The type specimen of Cortaderia scabriflora is intermediate between C. hapalotricha, C. pungens and C. planifolia. It has the lemma structure of C. pungens, the folded leaves typical of C. planifolia, the pungent leaves typical of both, but the size of C. hapalotricha. Overall, it approaches C. hapalotricha.

Connor and Edgar (1974) note “The golden brown panicles with very hairy branches are obvious characteristics of this species.”, but these characters are variable in the species. Cortaderia hapalotricha is morphologically very close to C. columbiana, especially by the inner leaf surfaces directly above the ligule being densely and finely woolly. Genetically, the two species are strongly supported as sister species. Cortaderia hapalotricha can be separated from C. columbiana by the longer glumes, which are much longer than the spikelets, by the denser inflorescences, and by the lemmas which have well developed setae. It is also similar to C. bifida, but the lemmas are longer and the setae shorter. Most convincing might be anatomical differences, these need to be corroborated with more sections. The leaf anatomy and spikelet structure indicate a very close relationship with C. pungens, and the two might just be ecological variants of each other. However, the growth form is quite different, and we keep them separate on this basis.

Leaf anatomically (Fig. 3I) this species is very similar to C. columbiana, with well developed adaxial ribs, and girders linking the vascular bundles to both surfaces, as well as well developed adaxial epidermal papillae. The only difference may be the absent or poorly developed abaxial subepidermal sclerenchyma layer.

-ana, indicating connection. From Republic of Colombia.

Connor & Edgar (1974) imply a similarity to C. hapalotricha, but note that the panicle is longer, more laxly flowered, and dull brown, and that this separates the two species. Cortaderia columbiana is superficially similar to C. hapalotricha, and also has short felty hair on upper leaf surface above the ligule, but is different by the shorter setae.
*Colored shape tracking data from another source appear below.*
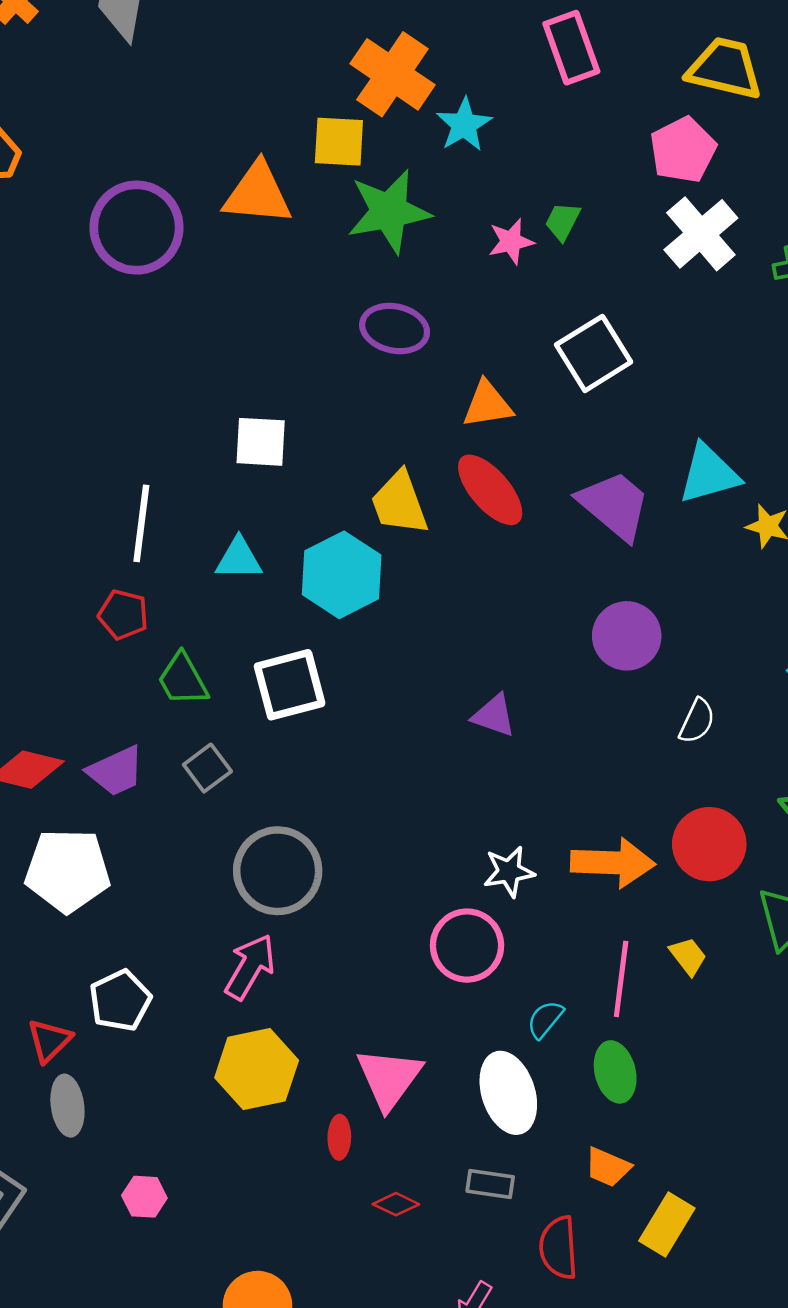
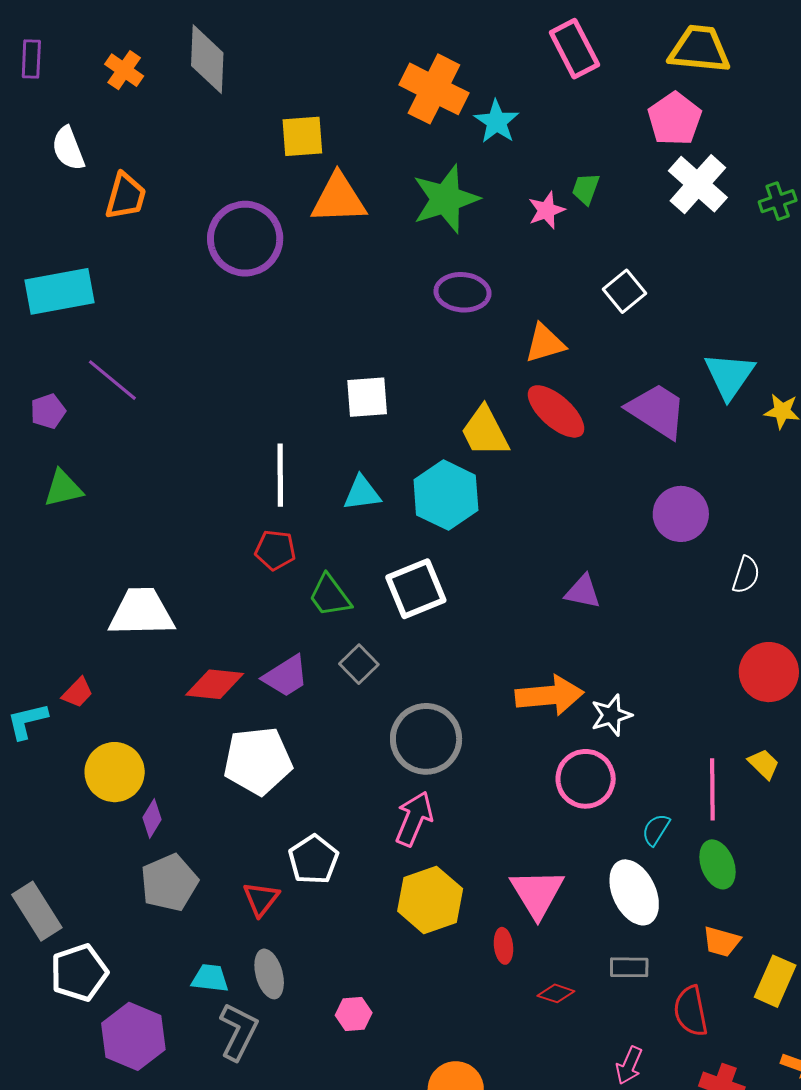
yellow square: (339, 142) -> (302, 136), moved
white square: (594, 353) -> (624, 291), size x0.7
cyan triangle: (709, 474) -> (729, 376), turned -32
orange arrow: (613, 863) -> (550, 695), moved
gray ellipse: (67, 1106) -> (269, 974), moved

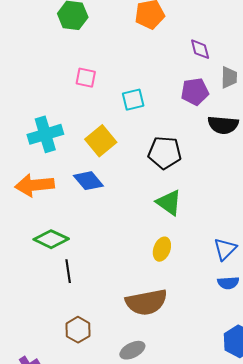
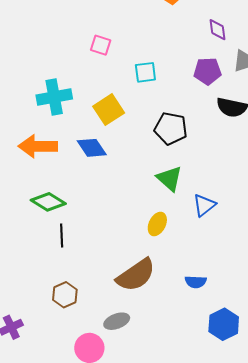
blue triangle: (225, 249) -> (204, 205), moved
blue semicircle: (228, 283) -> (196, 282), moved
brown semicircle: (146, 302) -> (136, 275), turned -30

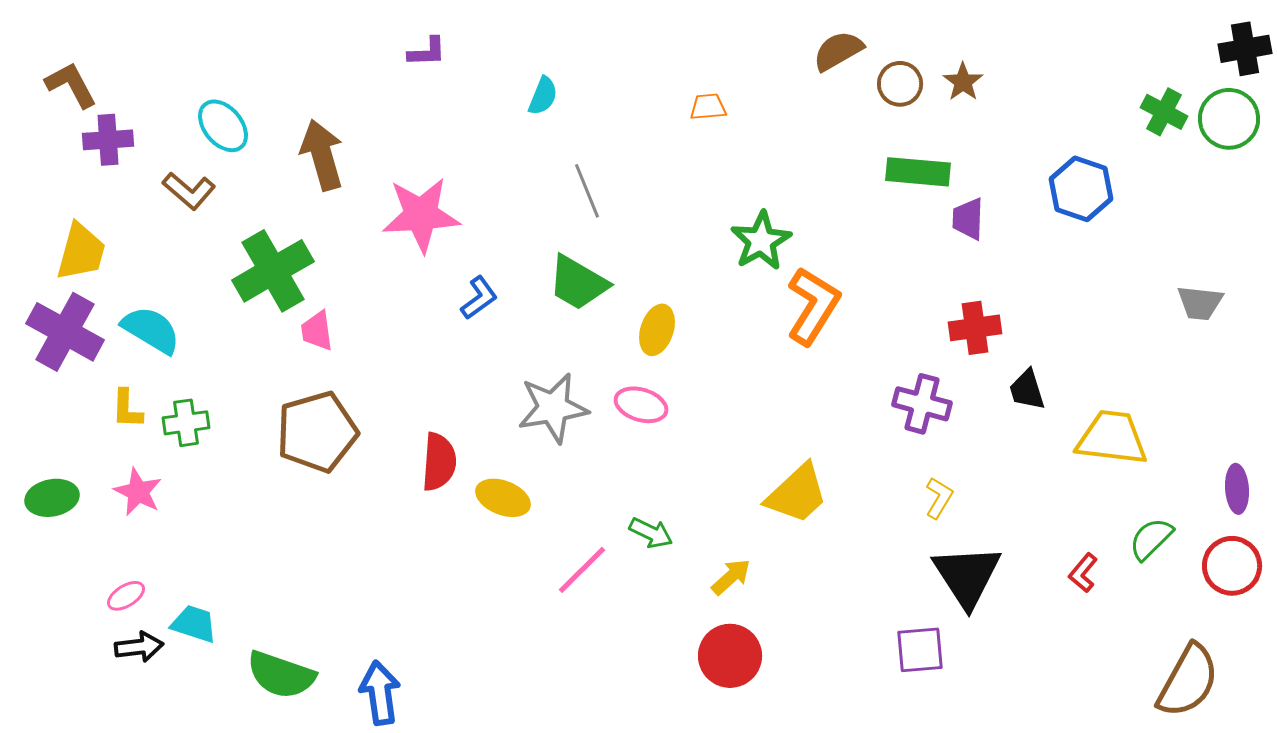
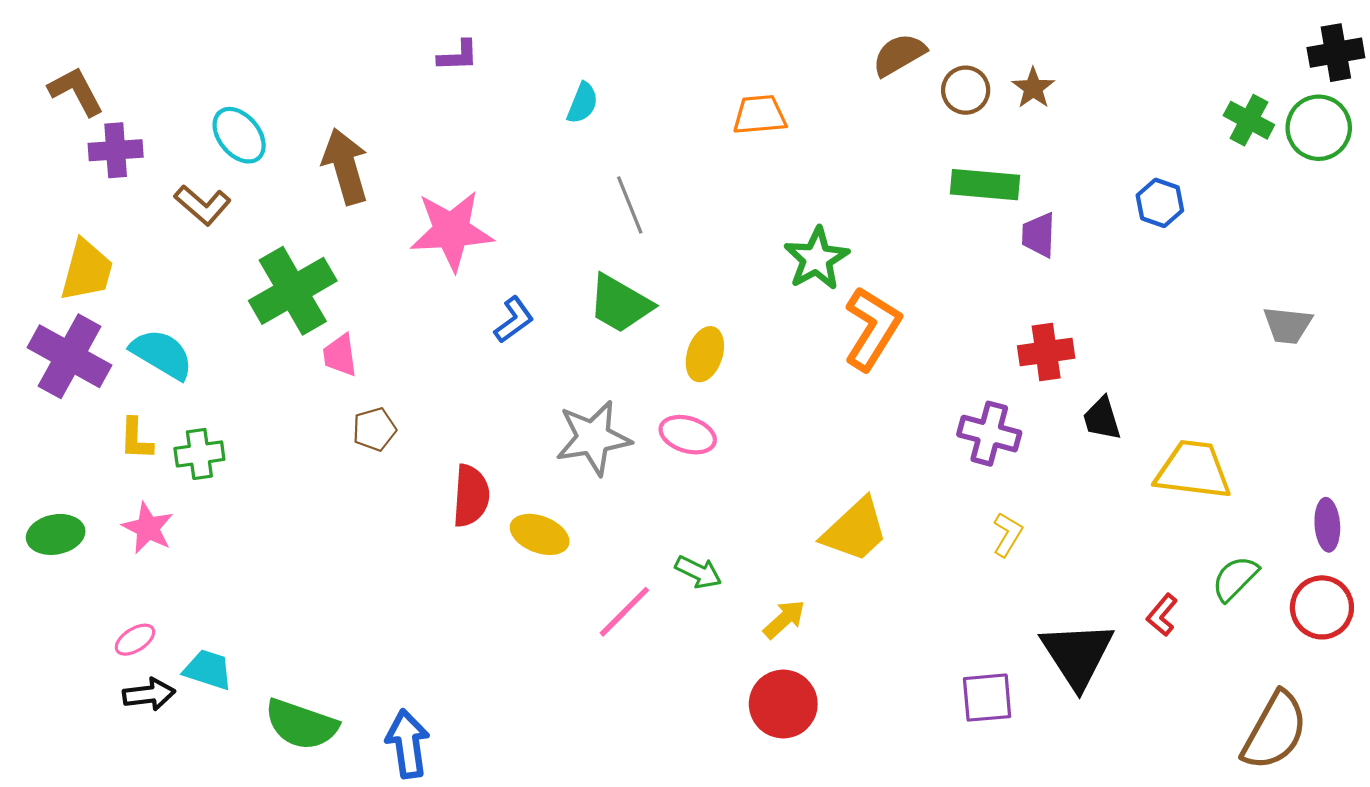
orange trapezoid: (708, 107) -> (760, 115), size x1.4
blue hexagon: (1081, 189) -> (1160, 203), size x0.7
brown pentagon: (317, 432) -> (374, 429), moved, size x0.5
black triangle: (967, 576) -> (1077, 655), moved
Leaf anatomically they can be separated by the presence of a continuous lignified sub-epidermal layer on the abaxial side. It is also very similar to C. roraimensis by the lemma shape, in particular with the very short setae. However, the plant bases differ: in C. roraimensis the leaf bases are lacerated and curly, a feature less well developed in C. columbiana. Possibly the best way to separate the two species might be by the much more villous leaf margins, and often the villous adaxial leaf surface of C. columbiana. Geographically, the two species are also adjacent.
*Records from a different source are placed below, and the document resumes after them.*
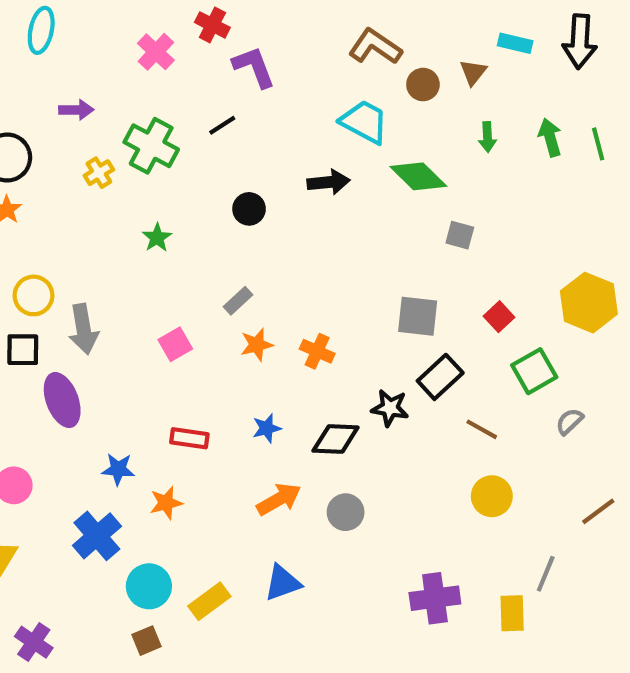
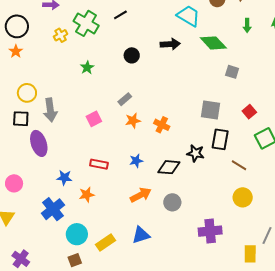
black rectangle: (440, 377) -> (220, 139), turned -40
purple cross: (435, 598) -> (210, 231), moved

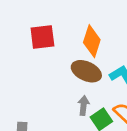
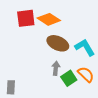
orange diamond: (92, 41) -> (49, 19), moved, turned -75

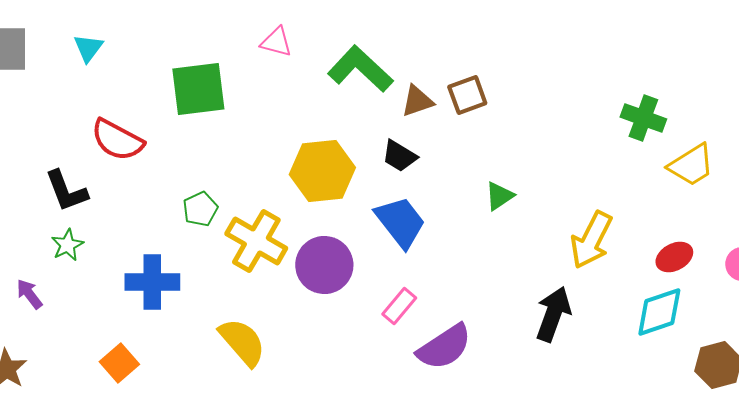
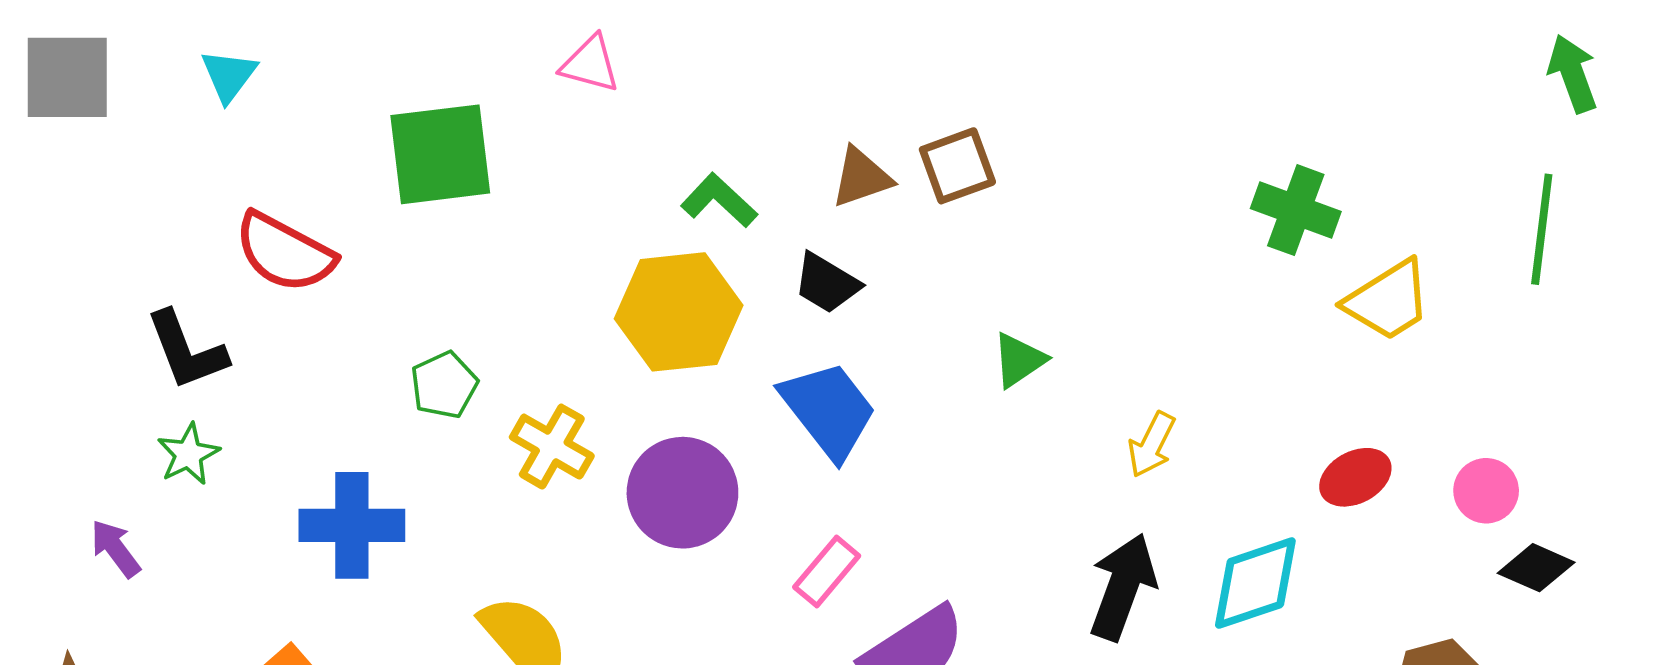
green L-shape: (360, 69) -> (719, 200), moved, size x0.6
yellow arrow: (591, 240) -> (1152, 445), moved, size x0.6
yellow cross: (256, 241) -> (552, 447), size x0.7
cyan diamond: (659, 312) -> (1255, 583), moved

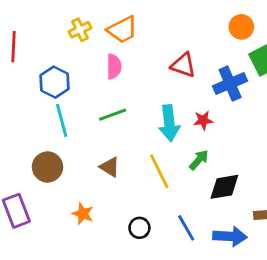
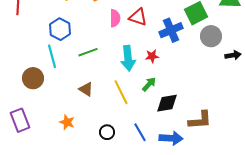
pink semicircle: (114, 67) -> (115, 18), moved
blue hexagon: (55, 82) -> (60, 29), moved
brown circle: (47, 167) -> (33, 78), moved

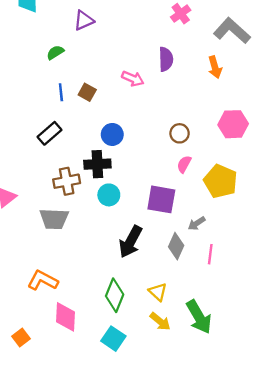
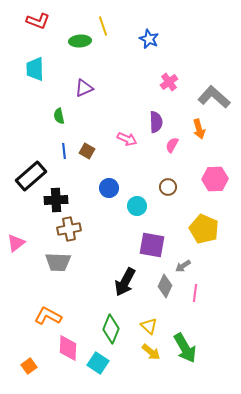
green semicircle: (55, 52) -> (59, 116), turned -70
black rectangle: (50, 133) -> (31, 176), moved, size x1.4
black cross: (97, 164) -> (56, 200), moved
pink semicircle: (184, 164) -> (172, 145), moved
cyan circle: (109, 195) -> (137, 206), moved
cyan square: (113, 339) -> (98, 363), moved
The leaf anatomy is like that of C. hapalotricha, but differs by a continuous sclerenchyma layer below the abaxial epidermis.

-ensis (Latin), denoting place of origin. From Mt Roraima, Guyana.

This is the only Cortaderia species from the tepuis. It is very similar to C. columbiana. It shares with C. columbiana and C. bifida a base of dense clustered lacerated sheaths. From the similar C. columbiana it is separated by the almost absent indumentum on the leaf margin directly above the simple ligule. From C. bifida it is distinct by the lobed lemma, where the lobes are not extended into slender setae.

The leaf anatomy (Fig. 3J) follows the same basic plan as that of C. hapalotricha.